Go through the material below and count the lines with the string "สมาคมก"; the number is the whole answer.

----------

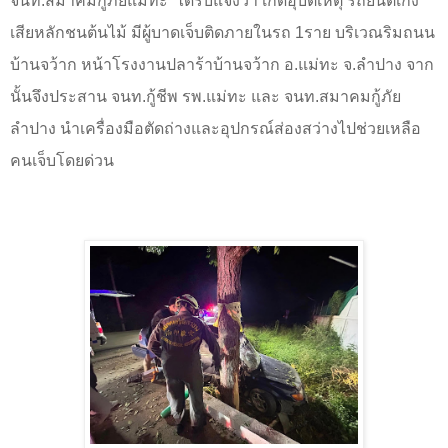
จนท.สมาคมกู้ภัยแม่ทะ
ได้รับแจ้งว่า เกิดอุบัติเหตุ รถยนต์เก๋ง
เสียหลักชนต้นไม้ มีผู้บาดเจ็บติดภายในรถ 1ราย บริเวณริมถนน
บ้านจว้าก หน้าโรงงานปลาร้าบ้านจว้าก อ.แม่ทะ จ.ลำปาง จาก
นั้นจึงประสาน จนท.กู้ชีพ รพ.แม่ทะ และ จนท.สมาคมกู้ภัย
ลำปาง นำเครื่องมือตัดถ่างและอุปกรณ์ส่องสว่างไปช่วยเหลือ
คนเจ็บโดยด่วน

----------

Exercise answer -> 2